Il pm Cinque ha portato la sua esperienza fatta negli anni siciliani ha raccontato le origini storiche della mafia: «Inizialmente in Sicilia la mafia significava bellezza - ha spiegato agli studenti - Nasce nel sud Italia contemporaneamente all'Unità d'Italia a causa di alcuni fattori: analfabetismo delle popolazioni meridionali; assenza di infrastrutture strada e ferrovie; aumento della tassazione che aumenta il divario nord Sud. Dal punto di vista tecnico giuridico è una organizzazione criminale il cui fine è quello di accumulare ricchezza e potere sul territorio in cui è radicata e che controlla. Al contempo è un fenomeno socio-culturale espressione del territorio in cui vive».

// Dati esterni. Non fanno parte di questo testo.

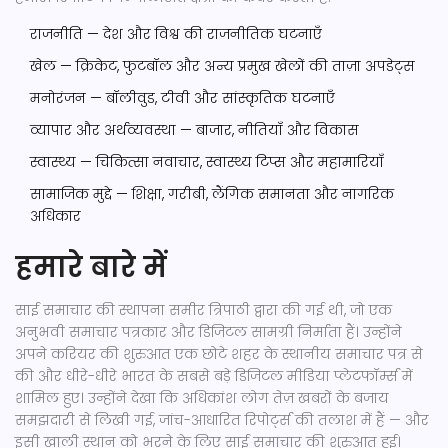
राजनीति — देश और विश्व की राजनीतिक घटनाएँ
खेल — क्रिकेट, फुटबॉल और अन्य प्रमुख खेलों की ताज़ा अपडेट्स
मनोरंजन — बॉलीवुड, टीवी और सांस्कृतिक घटनाएँ
व्यापार और अर्थव्यवस्था — बाजार, नीतियाँ और विकास
स्वास्थ्य — चिकित्सा नवाचार, स्वास्थ्य टिप्स और महामारियाँ
सामाजिक मुद्दे — शिक्षा, गरीबी, लैंगिक समानता और नागरिक
अधिकार
हमारे बारे में
साई समाचार की स्थापना समीर त्रिपाठी द्वारा की गई थी, जो एक
अनुभवी समाचार पत्रकार और डिजिटल सामग्री निर्माता हैं। उन्होंने
अपने करियर की शुरुआत एक छोटे शहर के स्थानीय समाचार पत्र से
की और धीरे-धीरे भारत के सबसे बड़े डिजिटल मीडिया प्लेटफॉर्म्स में
शामिल हुए। उन्होंने देखा कि अधिकांश लोग तेज़ खबरों के बजाय
समझदारी से लिखी गई, जांच-आधारित रिपोर्ट्स की तलाश में हैं — और
इसी खाली स्थान को भरने के लिए साई समाचार की शुरुआत हुई।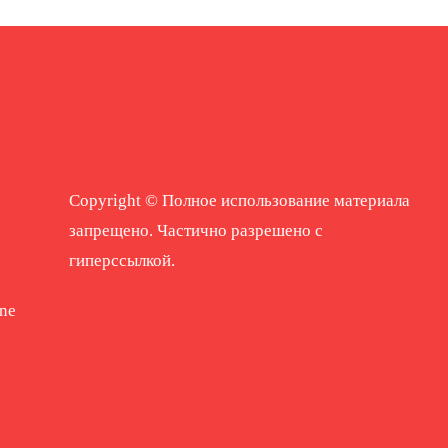
Copyright © Полное использование материала
запрещено. Частично разрешено с
гиперссылкой.
ne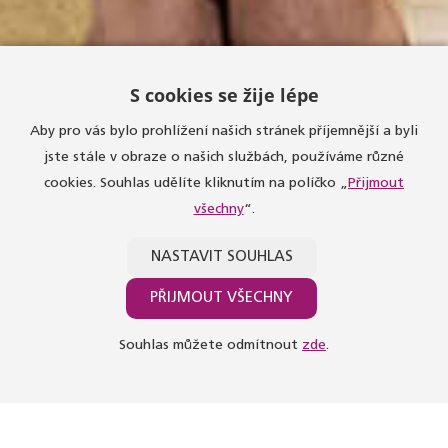
S cookies se žije lépe
Aby pro vás bylo prohlížení našich stránek příjemnější a byli
jste stále v obraze o našich službách, používáme různé
cookies. Souhlas udělíte kliknutím na políčko „
Přijmout
všechny
“.
NASTAVIT SOUHLAS
PŘIJMOUT VŠECHNY
Souhlas můžete odmítnout
zde
.
.
ÚVODNÍ STRÁNKA
NAŠI UČITELÉ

Per poi vedere come questi personaggi agiscono: da come si entra in "Cosa Nostra", al rito della "Punciuta" fino al rispetto del codice d'onore e le sanzioni per chi trasgredisce.
Per poi parlare delle attività che arricchiscono "Cosa Nostra": dalle estorsioni, passando per la droga e l'usura, fino agli ecoreati come interrare rifiuti pericolosi. «Si tratta di incontri di supporto allo studio - ha affermato il dirigente scolastico Marcello Bianchi - È stata un'importante occasione di crescita per i ragazzi parlare di tematiche molto calde anche in questo territorio».